🤖 AI Summary
This work addresses the multi-robot activity recognition (MRAR) problem by proposing the first multimodal sensing framework integrating WiFi channel state information (CSI), multi-view video, and multichannel audio. Unlike conventional vision-centric approaches, it innovatively adopts WiFi CSI as the primary non-intrusive sensing modality and introduces a tri-modal time-synchronized acquisition and calibration system to enable robust cross-modal modeling. To support reproducible research, we construct RoboMNIST—a high-quality, temporally aligned, and finely annotated multimodal benchmark dataset built on the Franka Emika dual-arm robot platform—the first of its kind for MRAR. Extensive experiments demonstrate that our method significantly improves activity recognition accuracy and cross-scenario generalization capability.
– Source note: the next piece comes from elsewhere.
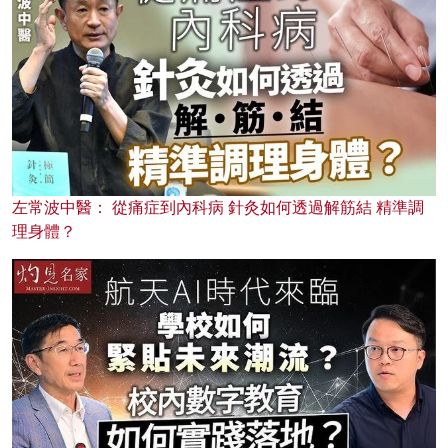
左常波中醫： 從痛症到內科病 針灸如何透過解筋結 精準調
理身體？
This work establishes a new paradigm for multi-robot autonomous decision-making and environmental understanding through synergistic multimodal perception.
📝 Abstract
We introduce a novel dataset for multi-robot activity recognition (MRAR) using two robotic arms integrating WiFi channel state information (CSI), video, and audio data. This multimodal dataset utilizes signals of opportunity, leveraging existing WiFi infrastructure to provide detailed indoor environmental sensing without additional sensor deployment. Data were collected using two Franka Emika robotic arms, complemented by three cameras, three WiFi sniffers to collect CSI, and three microphones capturing distinct yet complementary audio data streams. The combination of CSI, visual, and auditory data can enhance robustness and accuracy in MRAR. This comprehensive dataset enables a holistic understanding of robotic environments, facilitating advanced autonomous operations that mimic human-like perception and interaction. By repurposing ubiquitous WiFi signals for environmental sensing, this dataset offers significant potential aiming to advance robotic perception and autonomous systems. It provides a valuable resource for developing sophisticated decision-making and adaptive capabilities in dynamic environments.